Flink Window的5個使用小技巧

說明：今天看到小米技術雲公衆號上的一片文章，覺得很好很實用就轉載了一下

Window是Flink的核心功能之一，使用好Window對解決一些業務場景是非常有幫助的。

今天分享5個Flink Window的使用小技巧，不過在開始之前，我們先複習幾個核心概念。

Window有幾個核心組件：

Assigner，負責確定待處理元素所屬的Window；
Trigger，負責確定Window何時觸發計算；
Evictor，可以用來“清理”Window中的元素；
Function，負責處理窗口中的數據；

Window是有狀態的，這個狀態和元素的Key以及Window綁定，我們可以抽象的理解爲形式爲(Key, Window) -> WindowState的Map。

Window分爲兩類，Keyed和Non-Keyed Window，今天我們只討論Keyed Window。

OK，接下來進入正題。

技巧一：Mini-Batch輸出

看到這個標題大家可能會很疑惑，Flink的一大優勢是“純流式計算”，相比於Mini-Batch方式在實時性上有很大優勢，這裏的技巧卻是和Mini-Batch有關的，這不是“自斷手腳”嗎？

在解答這個疑問之前，我們先介紹一下問題背景。

大部分Flink作業在處理完數據後，都要把結果寫出到外部系統，比如Kafka。在寫外部系統的時候，我們有如下兩種方式：

每條消息都發送一次；這種方式延遲較低，但是吞吐也比較低；
“積攢”一部分消息，以Batch發送；這種方式延遲增大，但是吞吐提高；

在實際生產中，除非對延遲要求非常高，否則使用第一種方式會給外部存儲系統帶來很大的QPS壓力，所以一般建議採用第二種方式。

這裏多介紹一下，實際上很多存儲系統在設計SDK的時候，已經考慮了對Batch發送的支持，比如Kafka：

Batching is one of the big drivers of efficiency, and to enable batching the Kafka producer will attempt to accumulate data in memory and to send out larger batches in a single request.

對於這種SDK，用戶在使用的時候會更加省心，只需要對每條消息調用一下send接口即可，消息會緩存在隊列裏，由異步線程對消息進行Batch發送。

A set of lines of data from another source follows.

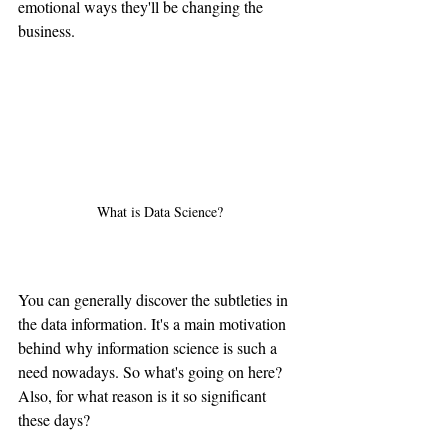
emotional ways they'll be changing the 
business.
What is Data Science?
You can generally discover the subtleties in 
the data information. It's a main motivation 
behind why information science is such a 
need nowadays. So what's going on here? 
Also, for what reason is it so significant 
these days?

不過需要注意的是，在Flink Checkpoint的時候，一定要通過flush把未發送的數據發送出去。

以FlinkKafkaProducer示意：

class FlinkKafkaProducer extends RichSinkFunction implements CheckpointedFunction {
public void invoke(IN next, Context context) throws Exception {
kafkaProducer.send(record, callback);
}

public void snapshotState(FunctionSnapshotContext ctx) throws Exception {
kafkaProducer.flush();
}
}

如果外部存儲系統的SDK沒有提供異步Batch發送功能的話，那就需要用戶自己實現了：

第一種思路是這樣的，在RichSinkFunction中，通過Flink ListState緩存數據，然後根據消息數量和延遲時間來確定發送時機。

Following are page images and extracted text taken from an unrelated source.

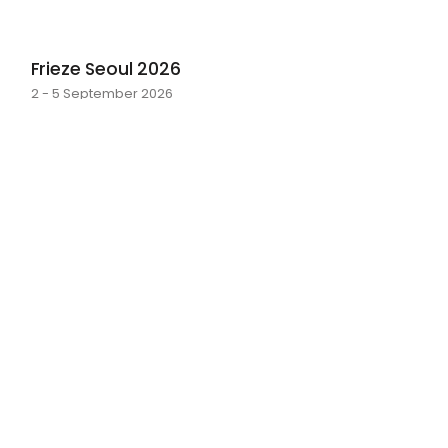
Frieze Seoul 2026
2 - 5 September 2026
layer by layer
Sarah Rosalena · 16 May - 20 June 2026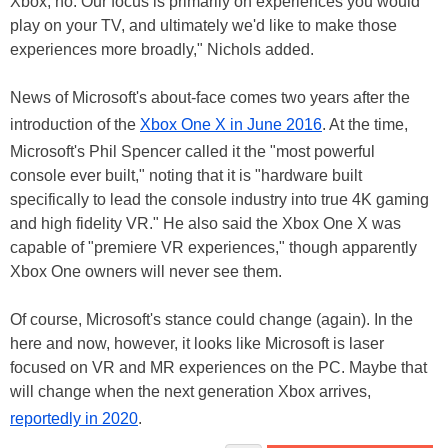
Xbox, no. Our focus is primarily on experiences you would
play on your TV, and ultimately we'd like to make those
experiences more broadly," Nichols added.
News of Microsoft's about-face comes two years after the
introduction of the
Xbox One X in June 2016
. At the time,
Microsoft's Phil Spencer called it the "most powerful
console ever built," noting that it is "hardware built
specifically to lead the console industry into true 4K gaming
and high fidelity VR." He also said the Xbox One X was
capable of "premiere VR experiences," though apparently
Xbox One owners will never see them.
Of course, Microsoft's stance could change (again). In the
here and now, however, it looks like Microsoft is laser
focused on VR and MR experiences on the PC. Maybe that
will change when the next generation Xbox arrives,
reportedly in 2020
.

這種方式在原理上並沒有問題，缺點是需要用戶自己對狀態進行維護和清理，稍微有點麻煩。

其實我們可以通過Window來實現這一需求，Window自帶的State，可以很好地實現緩存數據功能，並且狀態的維護清理不需要用戶操心。

用戶需要關心的主要是兩個點：

如何緩存一定數量之後觸發發送；
如何延遲一定時間之後觸發發送；

第一個點很好實現，通過CountWindow + ProcessWindowFunction即可實現：

DataStream<Tuple2<String, Long>> input = ...;

input
.keyBy(t -> t.f0)
.countWindow(200) // batch大小
.process(new BatchSendFunction());

public class BatchSendFunction extends ProcessWindowFunction {

public void process(Object o, Context context, Iterable elements, Collector out) throws Exception {
List<Object> batch = new ArrayList<>();
for(Object e: elements) {
batch.add(e);
}

// batch發送
client.send(batch);
}
}

這種方式簡單有效，能應對大部分情況，但是有一個缺陷，就是無法控制延遲。

如果某個Key對應的消息比較少，那可能延遲一段時間才能發到外部系統。舉一個極端的例子，如果某個Key的消息數量“湊不夠”設定的Batch大小，那麼窗口就永遠不會觸發計算，這顯然是不能接受的。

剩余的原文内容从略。